Ruangan terbuka yang penuh dengan warna-warni. Di tambah dengan dentuman musik keras yang membuat seisi ruangan meliuk-liukkan badan secara sensual.
Di tempat itu terdapat kursi tanpa penyangga yang berjejer rapi di sudut ruangan, di depan sang lelaki yang memakai celemek hitam.
Gelas-gelas berukuran kecil pun berbaris rapi di atas meja panjang, ditemani sebuah botol dengan aroma yang menyeruak masuk indra penciuman.
"Ahh." Desahan berat keluar dari mulut seorang gadis yang sedang duduk dengan tangan bertumpu pada meja. Di depannya sudah ada 5 botol kosong dengan gelas kecil di sampingnya. Gadis itu menggerakkan kedua tangan untuk memegang kedua matanya yang mulai sayu dan tertutup.
"Keras kepala." Suara berat itu membuat ia mendongak dengan mata sayu. Senyum manis terbit di bibir tipisnya ke arah lelaki yang sedang berdiri didepannya.
Suara dentuman musik yang sangat keras membuat lelaki tersebut mendesis dan ingin segera keluar dari tempat ini. Ia sangat benci dengan keramaian dan sesuatu yang membuat telinganya berdengung.
Ia menunduk untuk melihat jelas wajah gadis yang tidak ada kapoknya mendatangi tempat terkutuk ini. Melihat gadis itu sudah mabuk dan sebentar lagi tidak sadarkan diri, dengan decakan ia menggendong gadis itu keluar dan mengarahkannya kedalam mobil dan berlalu dengan kecepatan di atas rata-rata.
"Lo nggak pernah dengerin ucapan gue." Suaranya terdengar sangat tenang. Ia hanya sedikit kecewa dengan gadis di sampingnya ini.
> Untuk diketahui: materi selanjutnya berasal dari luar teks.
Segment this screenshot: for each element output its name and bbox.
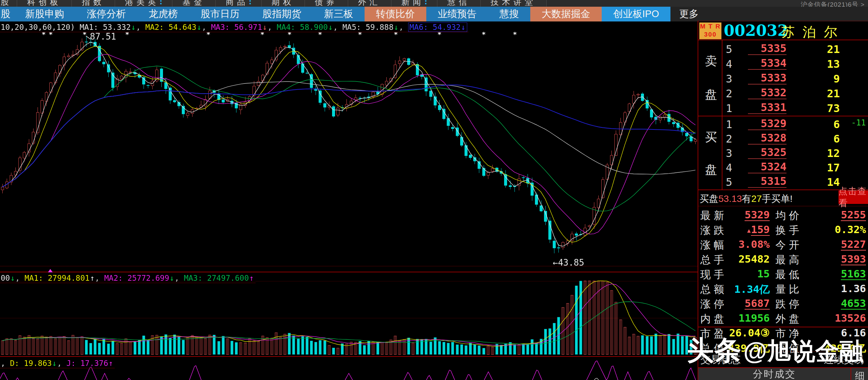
tab-tick-trades[interactable]: 分时成交 <box>698 368 850 380</box>
submenu-tab-新三板[interactable]: 新三板 <box>313 7 365 22</box>
buy-level: 4 <box>726 161 732 174</box>
click-to-view-button[interactable]: 点击查看 <box>838 190 868 204</box>
queue-column-line <box>722 40 722 190</box>
stat-value: 25482 <box>721 253 770 265</box>
sell-price[interactable]: 5331 <box>748 102 786 114</box>
stat-label: 均价 <box>775 209 802 223</box>
menu-tab-慧信[interactable]: 慧信 <box>437 0 480 7</box>
stat-value: 11956 <box>721 312 770 324</box>
submenu-tab-涨停分析[interactable]: 涨停分析 <box>75 7 137 22</box>
stat-value: 15 <box>721 267 770 280</box>
submenu-tab-股指期货[interactable]: 股指期货 <box>251 7 313 22</box>
queue-side-label: 买 <box>705 129 717 146</box>
submenu-tab-转债比价[interactable]: 转债比价 <box>365 7 426 22</box>
stat-value: 5329 <box>721 209 770 221</box>
menu-tab-外汇[interactable]: 外汇 <box>348 0 392 7</box>
new-badge-icon: ∶ <box>425 0 427 7</box>
menu-tab-指数[interactable]: 指数 <box>72 0 115 7</box>
sell-price[interactable]: 5333 <box>748 72 786 85</box>
panel-top-line <box>698 21 868 21</box>
panel-left-border <box>698 21 698 380</box>
stock-code[interactable]: 002032 <box>724 22 788 39</box>
submenu-tab-股[interactable]: 股 <box>0 7 14 22</box>
new-badge-icon: ∶ <box>249 0 251 7</box>
tab-detail[interactable]: 细 <box>855 369 865 380</box>
sell-level: 3 <box>726 72 732 85</box>
stat-value: 5163 <box>814 267 866 280</box>
buy-price[interactable]: 5315 <box>748 176 786 188</box>
buy-volume: 6 <box>796 132 840 145</box>
submenu-tab-更多[interactable]: 更多 <box>671 7 707 22</box>
sell-volume: 21 <box>796 87 840 100</box>
sell-price[interactable]: 5335 <box>748 43 786 55</box>
menu-tab-债券[interactable]: 债券 <box>305 0 348 7</box>
submenu-tab-业绩预告[interactable]: 业绩预告 <box>426 7 488 22</box>
queue-side-label: 盘 <box>705 87 717 103</box>
kline-chart <box>0 21 698 268</box>
menu-tab-技术讲堂[interactable]: 技术讲堂 <box>480 0 547 7</box>
buy-level: 2 <box>726 132 732 145</box>
buy-volume: 12 <box>796 147 840 160</box>
menu-tab-科创板[interactable]: 科创板 <box>17 0 72 7</box>
submenu-tab-慧搜[interactable]: 慧搜 <box>488 7 530 22</box>
stat-value: 13526 <box>814 312 866 324</box>
index-membership-badge: M T R 300 <box>699 23 721 39</box>
submenu-tab-新股申购[interactable]: 新股申购 <box>14 7 75 22</box>
sell-level: 5 <box>726 43 732 56</box>
sell-level: 2 <box>726 87 732 100</box>
stat-label: 量比 <box>775 282 802 296</box>
stat-value: 5227 <box>814 238 866 251</box>
stat-value: 5687 <box>721 297 770 310</box>
buy-price[interactable]: 5324 <box>748 161 786 173</box>
sell-level: 1 <box>726 102 732 115</box>
stat-value: 3.08% <box>721 238 770 250</box>
buy-price[interactable]: 5329 <box>748 118 786 130</box>
sell-volume: 73 <box>796 102 840 115</box>
buy-volume: 17 <box>796 161 840 174</box>
big-order-alert: 买盘53.13有27手买单! <box>700 192 793 205</box>
menu-tab-新闻[interactable]: 新闻∶ <box>392 0 437 7</box>
sell-volume: 9 <box>796 72 840 85</box>
sell-price[interactable]: 5332 <box>748 87 786 99</box>
stat-value: 4653 <box>814 297 866 310</box>
badge-mtr: M T R <box>699 23 721 31</box>
stat-label: 跌停 <box>775 297 802 311</box>
sub-menu-blue-strip: 股新股申购涨停分析龙虎榜股市日历股指期货新三板转债比价业绩预告慧搜大数据掘金创业… <box>0 7 671 22</box>
queue-side-label: 盘 <box>705 162 717 178</box>
sell-price[interactable]: 5334 <box>748 58 786 70</box>
stock-name[interactable]: 苏 泊 尔 <box>781 23 839 41</box>
kdj-indicator-label: , D: 19.863↓, J: 17.376↑ <box>0 358 115 368</box>
submenu-tab-创业板IPO[interactable]: 创业板IPO <box>602 7 671 22</box>
ma-indicator-label: 10,20,30,60,120) MA1: 53.332↓, MA2: 54.6… <box>0 22 469 32</box>
submenu-tab-股市日历[interactable]: 股市日历 <box>189 7 251 22</box>
stat-label: 最低 <box>775 267 802 282</box>
stat-value: 1.36 <box>814 282 866 294</box>
submenu-tab-龙虎榜[interactable]: 龙虎榜 <box>137 7 189 22</box>
stat-value: 5255 <box>814 209 866 221</box>
pane-divider-marker[interactable] <box>48 269 53 272</box>
buy-price[interactable]: 5328 <box>748 132 786 145</box>
volume-ma-label: 00↓, MA1: 27994.801↑, MA2: 25772.699↓, M… <box>0 273 255 283</box>
menu-tab-港美英[interactable]: 港美英∶ <box>115 0 173 7</box>
menu-tab-股[interactable]: 股 <box>0 0 17 7</box>
submenu-tab-大数据掘金[interactable]: 大数据掘金 <box>530 7 602 22</box>
stat-value: 5393 <box>814 253 866 265</box>
stat-label: 换手 <box>775 223 802 238</box>
menu-tab-基金[interactable]: 基金 <box>173 0 216 7</box>
menu-tab-商品[interactable]: 商品∶ <box>216 0 261 7</box>
footer-divider <box>850 368 851 380</box>
new-badge-icon: ∶ <box>160 0 162 7</box>
sell-volume: 13 <box>796 58 840 70</box>
main-menu-bar: 股科创板指数港美英∶基金商品∶期权债券外汇新闻∶慧信技术讲堂 <box>0 0 868 7</box>
watermark-author: @旭说金融 <box>743 338 863 365</box>
sub-menu-bar: 股新股申购涨停分析龙虎榜股市日历股指期货新三板转债比价业绩预告慧搜大数据掘金创业… <box>0 7 868 22</box>
panel-footer: 分时成交 细 <box>698 367 868 380</box>
buy-queue-delta: -11 <box>851 118 866 127</box>
watermark: 头条 @旭说金融 <box>687 333 864 369</box>
buy-price[interactable]: 5325 <box>748 147 786 159</box>
menu-tab-期权[interactable]: 期权 <box>261 0 305 7</box>
buy-level: 3 <box>726 147 732 160</box>
stat-value: 0.32% <box>814 223 866 235</box>
sell-buy-separator <box>698 116 868 116</box>
trough-price-label: ←43.85 <box>553 258 584 267</box>
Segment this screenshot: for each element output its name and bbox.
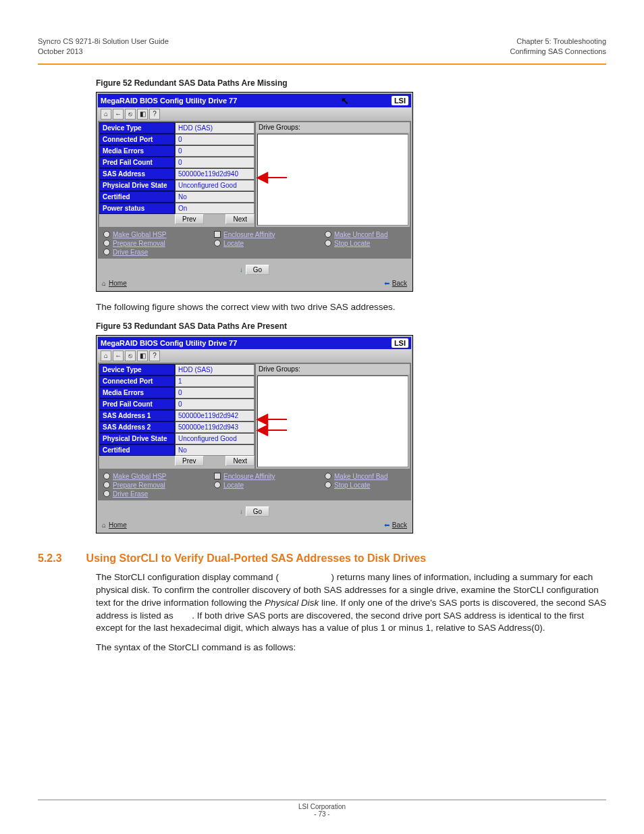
hdr-date: October 2013 bbox=[38, 47, 169, 57]
radio-icon[interactable] bbox=[214, 481, 221, 488]
bios-window-53: MegaRAID BIOS Config Utility Drive 77 LS… bbox=[96, 335, 413, 533]
toolbar-help-icon[interactable]: ? bbox=[149, 109, 160, 120]
toolbar-exit-icon[interactable]: ⎋ bbox=[125, 350, 136, 361]
checkbox-icon[interactable] bbox=[214, 473, 221, 479]
prop-label: Connected Port bbox=[99, 134, 175, 145]
radio-icon[interactable] bbox=[103, 473, 110, 479]
radio-icon[interactable] bbox=[103, 490, 110, 497]
bios-title-text: MegaRAID BIOS Config Utility Drive 77 bbox=[101, 97, 237, 105]
opt-drive-erase[interactable]: Drive Erase bbox=[113, 490, 148, 498]
footer-corp: LSI Corporation bbox=[38, 803, 606, 810]
prop-val: 0 bbox=[175, 145, 254, 157]
toolbar-help-icon[interactable]: ? bbox=[149, 350, 160, 361]
opt-make-unconf-bad[interactable]: Make Unconf Bad bbox=[334, 231, 388, 238]
go-arrow-icon: ↓ bbox=[240, 508, 243, 515]
toolbar-home-icon[interactable]: ⌂ bbox=[101, 350, 111, 361]
prop-label: SAS Address bbox=[99, 168, 175, 180]
toolbar-home-icon[interactable]: ⌂ bbox=[101, 109, 111, 120]
bios-titlebar: MegaRAID BIOS Config Utility Drive 77 ↖ … bbox=[98, 94, 411, 107]
opt-enclosure-affinity[interactable]: Enclosure Affinity bbox=[223, 231, 275, 238]
opt-stop-locate[interactable]: Stop Locate bbox=[334, 240, 370, 247]
go-button[interactable]: Go bbox=[246, 506, 269, 517]
footer-page: - 73 - bbox=[38, 810, 606, 818]
lsi-logo: LSI bbox=[392, 96, 408, 105]
opt-make-global-hsp[interactable]: Make Global HSP bbox=[113, 473, 166, 480]
figure53-caption: Figure 53 Redundant SAS Data Paths Are P… bbox=[96, 321, 606, 331]
section-paragraph-1: The StorCLI configuration display comman… bbox=[96, 571, 606, 635]
prop-val: No bbox=[175, 191, 254, 203]
back-arrow-icon: ⬅ bbox=[384, 521, 390, 529]
opt-drive-erase[interactable]: Drive Erase bbox=[113, 249, 148, 256]
toolbar-ctrl-icon[interactable]: ◧ bbox=[137, 350, 148, 361]
radio-icon[interactable] bbox=[214, 240, 221, 246]
opt-locate[interactable]: Locate bbox=[223, 481, 244, 489]
prop-val: 0 bbox=[175, 157, 254, 168]
hdr-section: Confirming SAS Connections bbox=[510, 47, 606, 57]
prop-val: Unconfigured Good bbox=[175, 180, 254, 191]
radio-icon[interactable] bbox=[325, 231, 331, 238]
cursor-icon: ↖ bbox=[341, 95, 349, 106]
back-link[interactable]: Back bbox=[392, 280, 407, 287]
back-arrow-icon: ⬅ bbox=[384, 280, 390, 287]
checkbox-icon[interactable] bbox=[214, 231, 221, 238]
home-link[interactable]: Home bbox=[109, 280, 127, 287]
radio-icon[interactable] bbox=[325, 481, 331, 488]
figure53-wrap: MegaRAID BIOS Config Utility Drive 77 LS… bbox=[96, 335, 606, 533]
opt-prepare-removal[interactable]: Prepare Removal bbox=[113, 240, 165, 247]
prop-label: Media Errors bbox=[99, 387, 175, 398]
prop-label: Device Type bbox=[99, 122, 175, 134]
hdr-chapter: Chapter 5: Troubleshooting bbox=[510, 36, 606, 47]
toolbar-ctrl-icon[interactable]: ◧ bbox=[137, 109, 148, 120]
section-paragraph-2: The syntax of the StorCLI command is as … bbox=[96, 642, 606, 654]
next-button[interactable]: Next bbox=[225, 214, 254, 224]
home-link[interactable]: Home bbox=[109, 521, 127, 529]
back-link[interactable]: Back bbox=[392, 521, 407, 529]
prop-label: Certified bbox=[99, 191, 175, 203]
prop-val: 1 bbox=[175, 375, 254, 387]
hdr-guide-title: Syncro CS 9271-8i Solution User Guide bbox=[38, 36, 169, 47]
prop-label: SAS Address 2 bbox=[99, 421, 175, 433]
prop-label: SAS Address 1 bbox=[99, 410, 175, 421]
prop-val: 0 bbox=[175, 134, 254, 145]
home-icon: ⌂ bbox=[102, 521, 106, 529]
radio-icon[interactable] bbox=[103, 231, 110, 238]
toolbar-back-icon[interactable]: ← bbox=[113, 350, 124, 361]
opt-make-global-hsp[interactable]: Make Global HSP bbox=[113, 231, 166, 238]
prop-label: Connected Port bbox=[99, 375, 175, 387]
properties-pane: Device TypeHDD (SAS) Connected Port0 Med… bbox=[99, 122, 254, 227]
figure52-wrap: MegaRAID BIOS Config Utility Drive 77 ↖ … bbox=[96, 92, 606, 292]
prop-val: 500000e119d2d943 bbox=[175, 421, 254, 433]
bios-toolbar: ⌂ ← ⎋ ◧ ? bbox=[98, 349, 411, 363]
bios-window-52: MegaRAID BIOS Config Utility Drive 77 ↖ … bbox=[96, 92, 413, 292]
prop-label: Media Errors bbox=[99, 145, 175, 157]
prop-val: Unconfigured Good bbox=[175, 433, 254, 444]
go-arrow-icon: ↓ bbox=[240, 266, 243, 273]
section-number: 5.2.3 bbox=[38, 552, 62, 565]
toolbar-back-icon[interactable]: ← bbox=[113, 109, 124, 120]
opt-enclosure-affinity[interactable]: Enclosure Affinity bbox=[223, 473, 275, 480]
go-button[interactable]: Go bbox=[246, 265, 269, 275]
opt-locate[interactable]: Locate bbox=[223, 240, 244, 247]
prev-button[interactable]: Prev bbox=[175, 456, 204, 466]
home-icon: ⌂ bbox=[102, 280, 106, 287]
radio-icon[interactable] bbox=[325, 240, 331, 246]
prop-val: On bbox=[175, 203, 254, 214]
opt-prepare-removal[interactable]: Prepare Removal bbox=[113, 481, 165, 489]
lsi-logo: LSI bbox=[392, 338, 408, 348]
prop-val: No bbox=[175, 444, 254, 456]
radio-icon[interactable] bbox=[325, 473, 331, 479]
radio-icon[interactable] bbox=[103, 481, 110, 488]
prop-label: Power status bbox=[99, 203, 175, 214]
bios-toolbar: ⌂ ← ⎋ ◧ ? bbox=[98, 107, 411, 121]
next-button[interactable]: Next bbox=[225, 456, 254, 466]
callout-arrow: ◀ bbox=[257, 168, 287, 186]
drive-groups-label: Drive Groups: bbox=[256, 364, 410, 374]
radio-icon[interactable] bbox=[103, 240, 110, 246]
opt-make-unconf-bad[interactable]: Make Unconf Bad bbox=[334, 473, 388, 480]
toolbar-exit-icon[interactable]: ⎋ bbox=[125, 109, 136, 120]
radio-icon[interactable] bbox=[103, 249, 110, 255]
prop-val: 500000e119d2d942 bbox=[175, 410, 254, 421]
prop-val: HDD (SAS) bbox=[175, 122, 254, 134]
opt-stop-locate[interactable]: Stop Locate bbox=[334, 481, 370, 489]
prev-button[interactable]: Prev bbox=[175, 214, 204, 224]
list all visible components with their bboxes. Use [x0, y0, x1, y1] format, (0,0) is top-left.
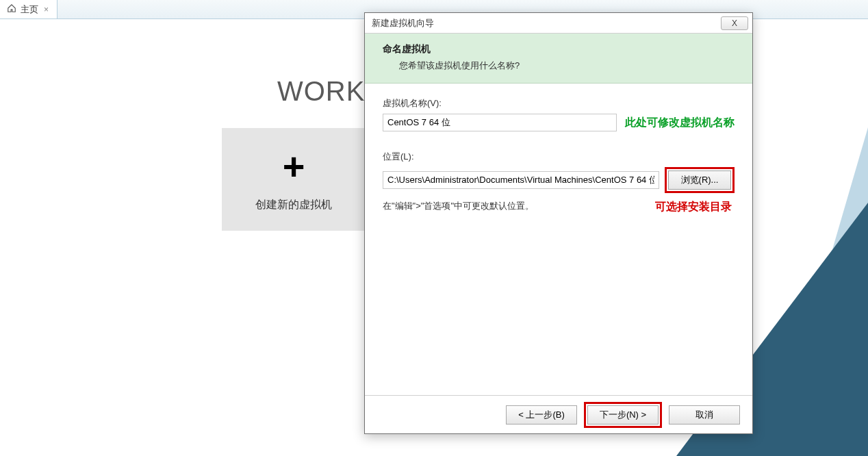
create-vm-card[interactable]: + 创建新的虚拟机	[222, 128, 366, 231]
dialog-header-subtitle: 您希望该虚拟机使用什么名称?	[383, 60, 735, 72]
dialog-footer: < 上一步(B) 下一步(N) > 取消	[365, 395, 752, 433]
close-icon: X	[732, 18, 737, 28]
tab-label: 主页	[21, 3, 38, 16]
dialog-title: 新建虚拟机向导	[372, 17, 434, 29]
vm-name-label: 虚拟机名称(V):	[383, 97, 735, 110]
vm-name-input[interactable]	[383, 114, 617, 131]
tab-close-icon[interactable]: ×	[42, 5, 50, 14]
new-vm-wizard-dialog: 新建虚拟机向导 X 命名虚拟机 您希望该虚拟机使用什么名称? 虚拟机名称(V):…	[364, 12, 753, 434]
home-icon	[7, 3, 16, 15]
next-highlight: 下一步(N) >	[584, 402, 662, 428]
dialog-close-button[interactable]: X	[721, 16, 748, 30]
create-vm-label: 创建新的虚拟机	[255, 198, 332, 212]
browse-button[interactable]: 浏览(R)...	[668, 170, 731, 190]
name-annotation: 此处可修改虚拟机名称	[625, 116, 735, 130]
location-annotation: 可选择安装目录	[655, 200, 732, 214]
dialog-title-bar: 新建虚拟机向导 X	[365, 13, 752, 34]
browse-highlight: 浏览(R)...	[665, 167, 735, 193]
workstation-title: WORK	[277, 76, 365, 107]
vm-location-label: 位置(L):	[383, 151, 735, 163]
back-button[interactable]: < 上一步(B)	[506, 405, 577, 425]
next-button[interactable]: 下一步(N) >	[587, 405, 659, 425]
tab-home[interactable]: 主页 ×	[0, 0, 58, 18]
dialog-body: 虚拟机名称(V): 此处可修改虚拟机名称 位置(L): 浏览(R)... 在"编…	[365, 84, 752, 395]
dialog-header-title: 命名虚拟机	[383, 43, 735, 55]
plus-icon: +	[283, 147, 305, 186]
vm-location-input[interactable]	[383, 171, 659, 189]
dialog-header: 命名虚拟机 您希望该虚拟机使用什么名称?	[365, 34, 752, 84]
cancel-button[interactable]: 取消	[669, 405, 740, 425]
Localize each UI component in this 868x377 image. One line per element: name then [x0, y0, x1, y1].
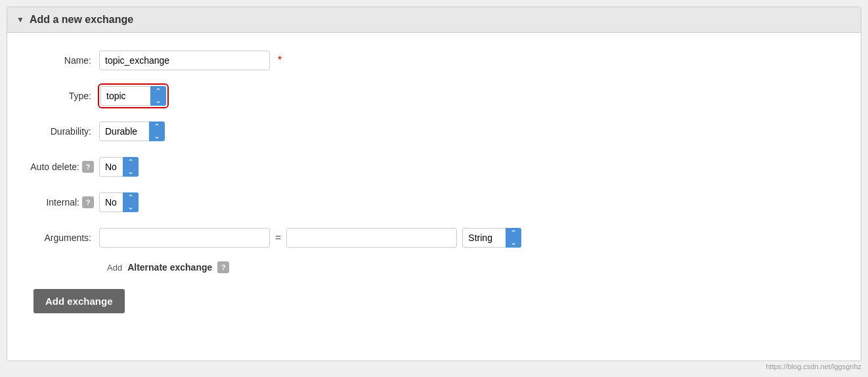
type-row: Type: topic direct fanout headers ⌃⌄ — [20, 84, 848, 108]
type-select[interactable]: topic direct fanout headers — [100, 86, 166, 106]
durability-control-wrap: Durable Transient ⌃⌄ — [99, 122, 165, 141]
add-exchange-button[interactable]: Add exchange — [33, 289, 125, 313]
arguments-control-wrap: = String Number Boolean ⌃⌄ — [99, 228, 521, 248]
internal-help-badge[interactable]: ? — [82, 196, 94, 208]
internal-select[interactable]: No Yes — [99, 192, 139, 212]
chevron-icon: ▼ — [16, 15, 24, 24]
type-control-wrap: topic direct fanout headers ⌃⌄ — [99, 85, 167, 107]
internal-control-wrap: No Yes ⌃⌄ — [99, 192, 139, 212]
auto-delete-label: Auto delete: — [30, 162, 79, 172]
name-row: Name: * — [20, 49, 848, 72]
panel-title: Add a new exchange — [30, 14, 133, 26]
internal-select-wrapper: No Yes ⌃⌄ — [99, 192, 139, 212]
add-exchange-button-row: Add exchange — [20, 289, 848, 313]
auto-delete-help-badge[interactable]: ? — [82, 161, 94, 173]
auto-delete-select[interactable]: No Yes — [99, 157, 139, 177]
alternate-exchange-help-badge[interactable]: ? — [217, 261, 229, 273]
internal-label: Internal: — [46, 197, 79, 208]
name-label: Name: — [20, 55, 99, 66]
durability-row: Durability: Durable Transient ⌃⌄ — [20, 120, 848, 143]
arguments-key-input[interactable] — [99, 228, 270, 248]
auto-delete-label-wrap: Auto delete: ? — [20, 161, 99, 173]
durability-select[interactable]: Durable Transient — [99, 122, 165, 141]
arguments-row: Arguments: = String Number Boolean ⌃⌄ — [20, 226, 848, 250]
arguments-label: Arguments: — [20, 233, 99, 243]
watermark: https://blog.csdn.net/lggsgnhz — [766, 363, 861, 368]
auto-delete-control-wrap: No Yes ⌃⌄ — [99, 157, 139, 177]
auto-delete-select-wrapper: No Yes ⌃⌄ — [99, 157, 139, 177]
internal-label-wrap: Internal: ? — [20, 196, 99, 208]
add-alternate-row: Add Alternate exchange ? — [107, 261, 848, 273]
string-type-select-wrapper: String Number Boolean ⌃⌄ — [462, 228, 521, 248]
durability-select-wrapper: Durable Transient ⌃⌄ — [99, 122, 165, 141]
add-link[interactable]: Add — [107, 263, 122, 273]
type-label: Type: — [20, 91, 99, 101]
equals-sign: = — [275, 232, 281, 244]
string-type-select[interactable]: String Number Boolean — [462, 228, 521, 248]
type-select-wrapper: topic direct fanout headers ⌃⌄ — [100, 86, 166, 106]
internal-row: Internal: ? No Yes ⌃⌄ — [20, 190, 848, 214]
panel-header: ▼ Add a new exchange — [7, 7, 861, 33]
alternate-exchange-label: Alternate exchange — [127, 262, 212, 273]
required-star: * — [278, 55, 282, 66]
arguments-value-input[interactable] — [286, 228, 457, 248]
type-select-highlighted: topic direct fanout headers ⌃⌄ — [99, 85, 167, 107]
auto-delete-row: Auto delete: ? No Yes ⌃⌄ — [20, 155, 848, 179]
durability-label: Durability: — [20, 126, 99, 137]
name-control-wrap: * — [99, 51, 282, 70]
name-input[interactable] — [99, 51, 270, 70]
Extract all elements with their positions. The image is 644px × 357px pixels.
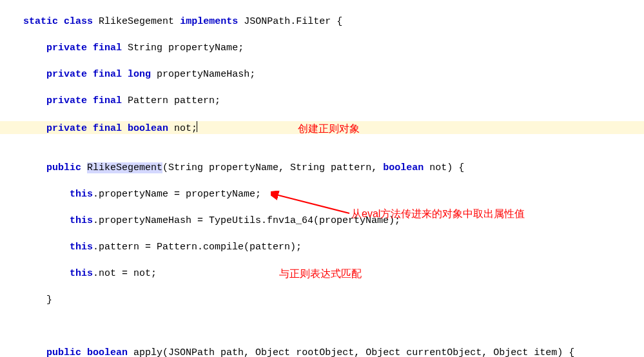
code-line: public boolean apply(JSONPath path, Obje… [0, 347, 644, 357]
text-caret [197, 121, 197, 132]
selection-highlight: RlikeSegement [87, 162, 162, 173]
code-line: private final Pattern pattern; [0, 95, 644, 108]
code-line: this.propertyNameHash = TypeUtils.fnv1a_… [0, 215, 644, 228]
code-line: this.not = not; [0, 267, 644, 281]
code-line [0, 135, 644, 149]
code-editor[interactable]: static class RlikeSegement implements JS… [0, 0, 644, 357]
code-line: this.pattern = Pattern.compile(pattern); [0, 241, 644, 255]
code-line: } [0, 294, 644, 307]
code-line: this.propertyName = propertyName; [0, 188, 644, 202]
code-line: static class RlikeSegement implements JS… [0, 15, 644, 29]
code-line: private final long propertyNameHash; [0, 68, 644, 82]
code-line [0, 320, 644, 334]
code-line-highlighted: private final boolean not; [0, 121, 644, 135]
code-line: private final String propertyName; [0, 42, 644, 55]
code-line: public RlikeSegement(String propertyName… [0, 162, 644, 175]
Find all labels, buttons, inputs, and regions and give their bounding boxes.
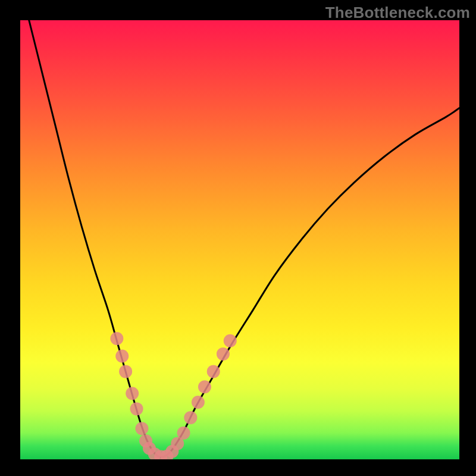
plot-area — [20, 20, 459, 459]
marker-dot — [130, 402, 143, 415]
marker-dot — [110, 332, 123, 345]
marker-dot — [126, 387, 139, 400]
curve-svg — [20, 20, 459, 459]
marker-dot — [135, 422, 148, 435]
marker-dot — [119, 365, 132, 378]
watermark-text: TheBottleneck.com — [325, 4, 470, 22]
highlighted-points — [110, 332, 236, 459]
marker-dot — [224, 334, 237, 347]
marker-dot — [207, 365, 220, 378]
marker-dot — [177, 427, 190, 440]
marker-dot — [192, 396, 205, 409]
bottleneck-curve — [29, 20, 459, 457]
marker-dot — [217, 347, 230, 361]
chart-frame: TheBottleneck.com — [0, 0, 476, 476]
marker-dot — [184, 411, 197, 424]
marker-dot — [198, 380, 211, 393]
marker-dot — [115, 350, 129, 363]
Berulangkali ia melarang agar tidak mengunjungi tempat itu lagi, tetapi percuma! Semua ucapannya hanya di anggap angin lalu.
"Kali ini apalagi alasan lo, Keysa?"
Suara deruhan nafas teratur membuat lelaki tersebut berdecak. Ekor matanya melirik seorang gadis yang baru saja ia serukan namanya Keysa.
Pria itu menghela nafas, saat melihat Kesya sudah tertidur dengan kepala yang bersandar pada sandaran mobil. Gadis itu begitu rapuh di penglihatannya, sehingga ia tidak akan bisa memarahinya berlama-lama.
Tapi, sikap keras kepala Keysa tidak dapat di ragukan lagi.
"Ver--rel maafin gue." Lenguhan keluar dari mulut Keysa. Ia bergerak gelisah di dalam tidurnya. Sesekali mengucapkan kata maaf dengan menyerukan nama Verrel--- lelaki yang sedang mengemudi mobil hitam ini.
Verrel menginjak pedal rem saat ia telah sampai di depan sebuah rumah sederhana dengan pagar berwarna coklat.
Rumah yang terlihat sangat asri jika di pandang dari jarak yang lumayan jauh, tetapi terlihat sangat berantakan dan tidak tertata jika kaki sudah menginjak ke halamannya.
Verrel membuka seat belt mobil dan sedikit mendekatkan tubuhnya pada Keysa. Tangannya terangkat untuk menepuk-nepuk pelan pipi Keysa yang basah.
"Bangun, kita sudah sampai."
Suara datar itu hanya terdengar samar-samar di telinga Keysa. Ia lebih memilih menggeleng dengan mata terpejam. Entah kenapa kepalanya terasa sangat pusing malam ini. Oh mungkin, karena botol minuman yang ia habiskan masih belum cukup. Biasanya, ia meminum 6 sampai 7 botol berbeda dengan tadi ia hanya meminum 5 botol.
"Jangan banyak tingkah! Turunlah sekarang!"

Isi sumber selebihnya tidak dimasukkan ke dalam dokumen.